Problem statement: An exact reproduction of the lines below, from the first through the one with "juices, which secures", is the whole answer; pictures have no place in it.

Saved entries:
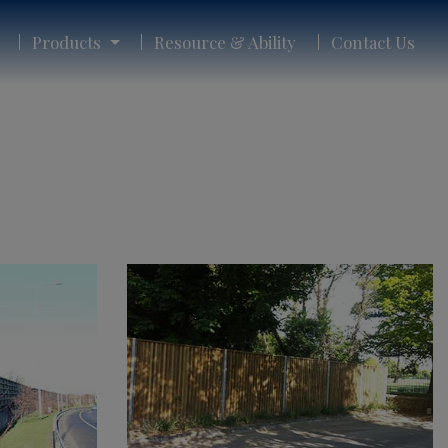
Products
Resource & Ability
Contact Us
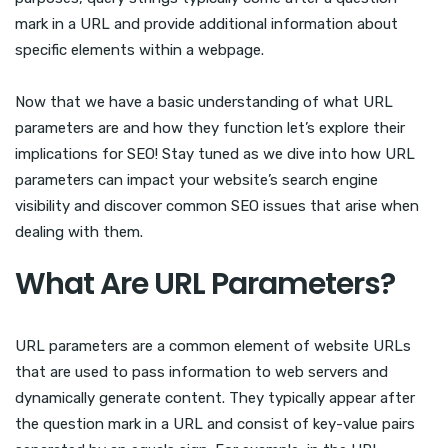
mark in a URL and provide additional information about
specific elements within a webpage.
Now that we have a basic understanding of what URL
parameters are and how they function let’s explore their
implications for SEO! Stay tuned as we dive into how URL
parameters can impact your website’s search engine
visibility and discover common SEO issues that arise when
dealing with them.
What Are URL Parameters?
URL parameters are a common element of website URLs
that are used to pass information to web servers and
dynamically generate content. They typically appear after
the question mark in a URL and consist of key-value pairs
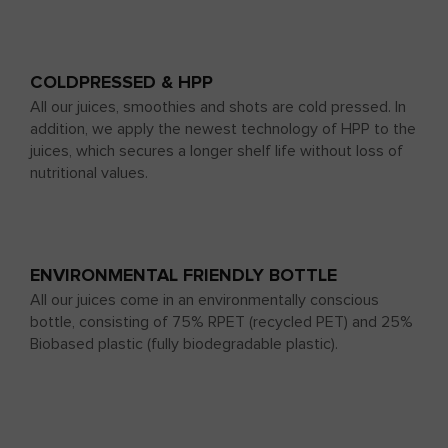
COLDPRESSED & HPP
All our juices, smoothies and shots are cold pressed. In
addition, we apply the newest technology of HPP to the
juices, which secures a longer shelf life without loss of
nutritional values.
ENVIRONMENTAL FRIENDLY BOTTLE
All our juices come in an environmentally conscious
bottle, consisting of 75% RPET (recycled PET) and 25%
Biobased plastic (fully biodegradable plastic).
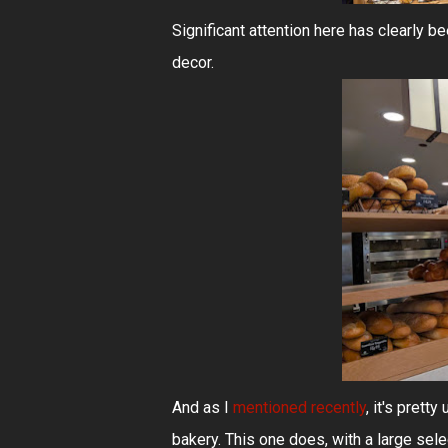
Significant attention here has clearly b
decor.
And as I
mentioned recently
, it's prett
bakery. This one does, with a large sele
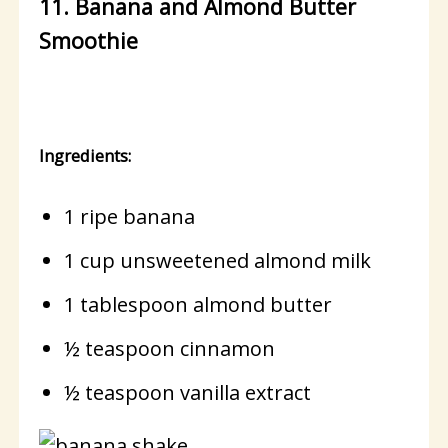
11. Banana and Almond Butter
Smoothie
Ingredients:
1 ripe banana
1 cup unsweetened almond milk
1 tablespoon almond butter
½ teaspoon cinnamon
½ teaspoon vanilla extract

Answer to this problem:
Products
Resource & Ability
Contact Us
mark in a URL and provide additional information about
specific elements within a webpage.
Now that we have a basic understanding of what URL
parameters are and how they function let’s explore their
implications for SEO! Stay tuned as we dive into how URL
parameters can impact your website’s search engine
visibility and discover common SEO issues that arise when
dealing with them.
What Are URL Parameters?
URL parameters are a common element of website URLs
that are used to pass information to web servers and
dynamically generate content. They typically appear after
the question mark in a URL and consist of key-value pairs
COLDPRESSED & HPP
All our juices, smoothies and shots are cold pressed. In
addition, we apply the newest technology of HPP to the
juices, which secures a longer shelf life without loss of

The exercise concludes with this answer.